1984 by George Orwell is the quintessential dystopian novel and apparently never ceases to be relevant as news of its recent upswing in popularity.
In history, it was the year Apple computers went on sale, Michael Jackson got a Pepsi burn, and crack cocaine revolutionized how junkies everywhere sold other people’s possessions. In the book, 1984 is the year when WAR IS PEACE, FREEDOM IS SLAVERY, IGNORANCE IS STRENGTH and Big Brother reigned supreme.
I read a Newsy article stating that the book was selling a lot of copies. Though it was published way back in 1949, 1984 is still relevant in any society where too much control is given to the state. The article I read speculated the spike in sales was due to news of the US NSA‘s PRISM surveillance scandal and the recent CISPA buzz–at heart, a way to spy on people without their knowing, and an arrangement which is eerily mirrored in the novel.
I read to the end of the sample and I think I’ll pick this one up (if you live in the UK, Canada, and some other countries, the book is public domain and you should be able to get it for free. If you live in the USA, however, it is still protected by copyright [coincidence? or conspiracy?!?!?!]). While there is no one huge hook to keep us going, Orwell writes in a voice which flows and teases us with a hundred tiny hooks as he builds this familiar yet alien world. The opening line is great:

“It was a bright cold day in April, and the clocks were striking thirteen.”
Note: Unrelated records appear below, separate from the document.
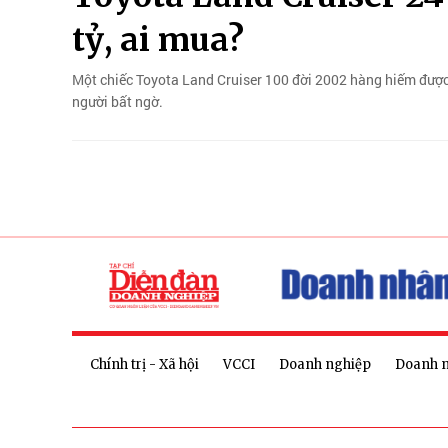
tỷ, ai mua?
Một chiếc Toyota Land Cruiser 100 đời 2002 hàng hiếm được c
người bất ngờ.
Chính trị - Xã hội
VCCI
Doanh nghiệp
Doanh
While Orwell masters mood and utilizes a compelling voice, I do have one constructive criticism: He’s a bit wordy at times. I found myself feeling he should end a few of his paragraphs just once sentence early. But, this was because I was so eager to continue reading, a good sign over all.
The novel reminded me most of The Hunger Games and Half Life 2, both of which I beleive were directly influenced by 1984.

Apart from being a valid social commentary, it’s just a well told story. I do intend to keep reading and I intend to follow up after I finish.

Have you read 1984? Or played Half Life 2 or something else you feel took some influence from Orwell’s work? Leave a comment and let me know!


2 thoughts on “1984

  1. I just spent my dinner explaining to someone what a dystopian novel was, actually. The campground that I’m staying at had about 4 different classic dystopian novels in the bookshelves, including the Giver – definitely influenced by 1984.